Accolto come un re poi crocifisso

di don Enrico

Brancozzi*

La liturgia della parola di oggi ci presenta il lungo Vangelo della passione di Gesù, il ‘Passio’, di solito proclamato nelle parrocchie a più voci, che rende i fatti narrati ancora più coinvolgenti emotivamente. Nel racconto della passione troviamo una sintesi della vita umana: la contraddizione di un messia accolto come un re e cinque giorni dopo crocifisso come un nemico dello stato. Personaggi collaterali che diventano protagonisti (le donne, i due malfattori) personaggi primari che mostrano tutta la loro fragilità e paura (Erode, Pilato, i capi dei sacerdoti e gli scribi). In mezzo stanno i discepoli: terrorizzati, impotenti di fronte a quello che stava accadendo, combattuti tra il desiderio di salvare il loro maestro e la paura di fare la stessa fine.
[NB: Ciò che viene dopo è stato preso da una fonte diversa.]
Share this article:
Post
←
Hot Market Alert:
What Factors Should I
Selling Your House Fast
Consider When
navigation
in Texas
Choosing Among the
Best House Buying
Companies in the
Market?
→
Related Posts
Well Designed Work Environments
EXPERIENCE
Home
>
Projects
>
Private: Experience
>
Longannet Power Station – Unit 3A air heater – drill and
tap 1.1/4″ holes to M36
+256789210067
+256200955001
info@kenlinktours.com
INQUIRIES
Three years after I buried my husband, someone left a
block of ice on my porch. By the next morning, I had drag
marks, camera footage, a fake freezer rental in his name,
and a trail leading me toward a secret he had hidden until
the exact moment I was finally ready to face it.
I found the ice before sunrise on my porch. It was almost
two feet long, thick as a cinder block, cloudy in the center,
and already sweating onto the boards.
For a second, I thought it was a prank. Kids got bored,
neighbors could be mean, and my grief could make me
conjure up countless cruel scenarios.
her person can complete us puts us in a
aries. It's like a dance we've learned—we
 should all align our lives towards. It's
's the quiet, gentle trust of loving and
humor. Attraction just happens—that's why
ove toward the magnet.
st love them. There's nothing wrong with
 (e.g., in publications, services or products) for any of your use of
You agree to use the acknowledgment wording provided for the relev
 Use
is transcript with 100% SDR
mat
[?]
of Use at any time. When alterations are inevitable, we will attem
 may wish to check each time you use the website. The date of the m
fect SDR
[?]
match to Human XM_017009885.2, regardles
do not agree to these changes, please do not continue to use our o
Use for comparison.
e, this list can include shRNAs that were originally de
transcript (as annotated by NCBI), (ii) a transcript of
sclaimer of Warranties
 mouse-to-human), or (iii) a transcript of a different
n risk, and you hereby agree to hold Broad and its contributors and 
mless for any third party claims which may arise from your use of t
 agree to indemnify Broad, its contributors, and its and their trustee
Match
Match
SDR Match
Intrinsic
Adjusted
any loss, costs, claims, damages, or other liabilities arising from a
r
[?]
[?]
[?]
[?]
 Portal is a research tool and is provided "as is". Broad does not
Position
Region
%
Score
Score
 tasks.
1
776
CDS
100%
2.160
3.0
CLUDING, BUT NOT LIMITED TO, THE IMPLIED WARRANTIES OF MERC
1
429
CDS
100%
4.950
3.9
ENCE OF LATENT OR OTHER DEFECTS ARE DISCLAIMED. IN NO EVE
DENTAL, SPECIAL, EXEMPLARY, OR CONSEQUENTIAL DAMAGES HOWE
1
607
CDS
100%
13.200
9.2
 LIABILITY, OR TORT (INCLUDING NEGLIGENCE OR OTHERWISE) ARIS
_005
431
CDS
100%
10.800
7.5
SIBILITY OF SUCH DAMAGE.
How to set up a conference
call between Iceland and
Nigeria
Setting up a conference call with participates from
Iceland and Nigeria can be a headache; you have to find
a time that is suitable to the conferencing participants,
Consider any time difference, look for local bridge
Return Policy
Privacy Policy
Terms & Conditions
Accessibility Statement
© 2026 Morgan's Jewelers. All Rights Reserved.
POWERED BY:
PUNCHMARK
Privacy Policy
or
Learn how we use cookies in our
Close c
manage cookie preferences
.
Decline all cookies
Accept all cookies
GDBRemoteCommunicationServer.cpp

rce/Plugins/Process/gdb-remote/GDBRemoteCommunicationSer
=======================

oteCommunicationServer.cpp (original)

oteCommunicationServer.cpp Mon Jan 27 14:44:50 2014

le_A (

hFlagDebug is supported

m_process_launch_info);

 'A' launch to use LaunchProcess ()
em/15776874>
Dentro il racconto della passione, insomma, c’è spazio per tutta la nostra umanità: per tutti i nostri desideri, le nostre frustrazioni, i nostri fallimenti, ma anche tutte le nostre speranze e attese. C’è spazio anche per quello che non speriamo più. È l’esperienza del ‘buon ladrone’, un uomo che riconosce l’estraneità di Gesù a quella condanna e gli chiede di ricordarsi di lui, letteralmente di ‘portarlo nel cuore’. Mi sembra il personaggio più originale della passione di Luca. Di lui non sappiamo nulla. Doveva però essersi macchiato di reati molto gravi per meritare quella pena. I padri antichi lo chiamano ‘teologo’, nel senso che riconosce la divinità di Gesù nel momento in cui era più difficile farlo. Secondo una tradizione dei cristiani di lingua siriaca le anime dei defunti che arrivano alla porta del paradiso vi trovano il buon ladrone. Il Vangelo ci dice solo che rimprovera il complice per gli insulti a Gesù, per non avere rispetto di un uomo che sta scontando una pena palesemente ingiusta, e che poi osa chiedergli una memoria ‘quando sarai nel tuo regno’. La fede è tutta qui, un abbandono fiducioso di quello che è stata ed è la nostra vita.